Community: Meet Bitaniya, an Artist and Activist in Bellevue, WA
Interviewer: Lillian Huang; June 11, 2020
Interviewee: Bitaniya Giday
Bitaniya reading “Hyphenated Identity Crisis,” her original poem (Seattle Arts and Lectures).
Could you tell us about yourself and the organizations that you are currently involved in? What do you do within these organizations?
I am currently involved in several different initiatives. I hold the position as the Seattle Youth Poet Laureate (my job is to use poetry for civic engagement in the city, as well as publishing a book by the end of the year), I am on the BNV team (a slam poetry team that represents Seattle in the International Festival of Poetry), I am an intern at the International Rescue Committee based in Seattle (I work with refugee children in the summer, teaching them poetry and English), I am a youth ambassador at the Bill and Melinda Gates Foundation (working on exhibits and bringing in speakers from across the world to discuss issues like criminal justice reform and immigration), and I have held the position of Co-Vice President of the Bellevue Youth City Council for the past couple of years (we tackle homelessness and equity issues within the city). However, the most recent and the most important organization that I work with right now is Eastside 4 Black Lives, a grassroots organization of black and brown youth within the Bellevue School District that holds rallies and protests to demand that the Bellevue Police Department be defunded by at least 25% and for those funds to be re-allocated to public housing, as well as pushing for BSD to change its history curriculum and end police presence in schools.
"However, the most recent and the most important organization that I work with right now is Eastside 4 Black Lives, a grassroots organization of black and brown youth within the Bellevue School District..."
How has COVID-19 impacted your goals or the goals of the organizations that you are a part of? What worries you most regarding the effect that COVID-19 has/will have on your work?
COVID-19 led to the closure of most schools around the world. Unfortunately, there are large inequities between school districts in Washington. While students in Bellevue have laptops to go home with, schools in Auburn or Burien don't even have enough money for their students to work with laptops in classrooms. This is where a lot of the refugee children that I work with go to school, so my biggest worry is trying to reach them, and ensuring that they have access to learning opportunities so that they don't fall further behind their peers. Another issue I've been noticing is Seattle's lack of empathy toward its homeless population. As soon as the pandemic hit, Seattle Mayor Jenny Durkan and the Seattle Police Department began sweeping tactics to push homeless people out of their shelters to clear areas, without providing them access to adequate housing, food, and safety resources. I think times like these are helping many of us realize what local governments prioritize, who they dehumanize in the process, and how it’s ultimately up to us to go to the streets and care for those who do not have people that care for them.
"...Times like these are helping many of us realize what local governments prioritize, who they dehumanize...and how it’s ultimately up to us to go to the streets and care..."
In addition, with the recent advances in the BLM movement, many of us organizers within Eastside 4 Black Lives have to be very cautious when going out, especially because of the disproportionate impacts the pandemic has for black people. This movement is for black people first and foremost, so if we can't mobilize in a way that includes them, then we need to make changes that allow them to participate.
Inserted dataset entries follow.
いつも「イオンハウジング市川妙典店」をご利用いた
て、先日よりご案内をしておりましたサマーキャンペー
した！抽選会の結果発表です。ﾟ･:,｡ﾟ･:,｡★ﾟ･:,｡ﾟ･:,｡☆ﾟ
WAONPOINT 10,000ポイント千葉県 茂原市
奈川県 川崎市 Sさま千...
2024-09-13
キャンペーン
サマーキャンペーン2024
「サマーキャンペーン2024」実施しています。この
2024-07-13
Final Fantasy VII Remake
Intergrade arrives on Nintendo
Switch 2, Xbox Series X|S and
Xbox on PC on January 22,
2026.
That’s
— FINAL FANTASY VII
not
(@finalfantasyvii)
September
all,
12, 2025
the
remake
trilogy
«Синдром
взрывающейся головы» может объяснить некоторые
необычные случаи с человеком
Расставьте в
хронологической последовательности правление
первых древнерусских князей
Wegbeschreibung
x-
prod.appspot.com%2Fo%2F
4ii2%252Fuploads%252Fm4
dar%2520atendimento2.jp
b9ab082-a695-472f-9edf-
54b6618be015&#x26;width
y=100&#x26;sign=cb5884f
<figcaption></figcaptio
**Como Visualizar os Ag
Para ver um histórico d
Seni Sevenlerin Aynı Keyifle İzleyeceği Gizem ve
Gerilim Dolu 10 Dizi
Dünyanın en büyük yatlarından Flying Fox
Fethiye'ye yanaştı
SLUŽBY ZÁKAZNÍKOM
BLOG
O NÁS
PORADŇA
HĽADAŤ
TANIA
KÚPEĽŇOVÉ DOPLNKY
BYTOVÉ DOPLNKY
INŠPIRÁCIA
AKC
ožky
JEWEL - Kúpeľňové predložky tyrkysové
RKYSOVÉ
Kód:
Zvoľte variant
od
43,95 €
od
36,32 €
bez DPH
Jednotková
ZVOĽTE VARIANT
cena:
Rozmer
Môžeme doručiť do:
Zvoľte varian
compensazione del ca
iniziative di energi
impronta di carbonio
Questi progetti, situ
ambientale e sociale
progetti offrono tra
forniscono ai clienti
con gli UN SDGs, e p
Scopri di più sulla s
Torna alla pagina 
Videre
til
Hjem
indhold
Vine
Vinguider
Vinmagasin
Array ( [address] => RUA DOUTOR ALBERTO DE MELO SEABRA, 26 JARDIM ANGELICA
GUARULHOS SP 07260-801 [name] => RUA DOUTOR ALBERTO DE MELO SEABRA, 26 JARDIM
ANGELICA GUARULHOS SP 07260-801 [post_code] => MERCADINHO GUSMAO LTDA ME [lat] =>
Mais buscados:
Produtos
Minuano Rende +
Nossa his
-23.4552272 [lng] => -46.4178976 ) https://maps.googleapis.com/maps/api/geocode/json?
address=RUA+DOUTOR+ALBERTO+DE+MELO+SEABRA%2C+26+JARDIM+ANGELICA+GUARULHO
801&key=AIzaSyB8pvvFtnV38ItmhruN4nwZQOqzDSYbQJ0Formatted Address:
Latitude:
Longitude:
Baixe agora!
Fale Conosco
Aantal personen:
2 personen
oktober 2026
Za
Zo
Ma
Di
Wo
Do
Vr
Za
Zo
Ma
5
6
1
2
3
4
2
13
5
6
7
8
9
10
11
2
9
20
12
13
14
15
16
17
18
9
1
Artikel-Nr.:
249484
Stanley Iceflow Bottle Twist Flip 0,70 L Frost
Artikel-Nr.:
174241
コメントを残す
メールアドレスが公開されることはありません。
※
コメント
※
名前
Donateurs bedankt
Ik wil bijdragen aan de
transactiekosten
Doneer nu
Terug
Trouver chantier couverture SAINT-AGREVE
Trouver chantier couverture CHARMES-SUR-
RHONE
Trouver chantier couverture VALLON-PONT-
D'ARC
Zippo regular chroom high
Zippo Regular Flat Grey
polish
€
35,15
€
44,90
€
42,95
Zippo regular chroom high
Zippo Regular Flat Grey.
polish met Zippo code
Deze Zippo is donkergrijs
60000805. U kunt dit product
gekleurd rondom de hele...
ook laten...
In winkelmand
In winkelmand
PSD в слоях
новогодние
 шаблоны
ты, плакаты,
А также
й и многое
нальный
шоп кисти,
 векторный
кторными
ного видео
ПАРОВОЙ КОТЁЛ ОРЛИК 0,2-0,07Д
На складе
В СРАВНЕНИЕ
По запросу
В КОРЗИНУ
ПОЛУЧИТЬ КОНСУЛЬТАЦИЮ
It’s extremely important to us that our meetings and gatherings are centered around the black members of our community, and that those working with us are doing so for genuine, non-performative reasons.
If you are willing to share, how has COVID-19 affected you personally and your family?
Like many black families, my family members and I have severe asthma, which means that whenever someone goes out, everyone in my household is put at risk.
Bitaniya is a youth ambassador at the Bill and Melinda Gates foundation (Teen Action Fair).
How do you think others can help your organization's efforts?
People can help our efforts by following @eastside4blacklives on Instagram and Facebook, as well as signing and sharing our petitions about our demands for the Bellevue Police Department and demanding the end of police presence in schools. People can also educate themselves (especially if they can't attend protests) by reading and learning more about how we got to where we are because of the war on crime, war on drugs, and mass incarceration. I recommend sitting down and reading The New Jim Crow by Michelle Alexander for a foundational understanding of what black people mean when they refer to institutionalized racism. They can also donate to the International Rescue Committee in Seattle, so that refugee children have access to education. In the end, we must always prioritize securing the future for our children on all fronts.
What is the greatest lesson we can learn from the current situation of COVID-19? And the current fight surrounding BLM?
I believe the greatest lesson we can learn from the current situation is that a middle ground exists. We are all so polarized in our way of thinking because we are unwilling to sit with the other side to try to understand and have empathy for what they recognize as wrong with the world. For black people, I think we are learning resilience; picking up the baton of the civil rights movement and pushing it as far as we can go. We will not rest until every murderer cop is prosecuted and every police department is defunded.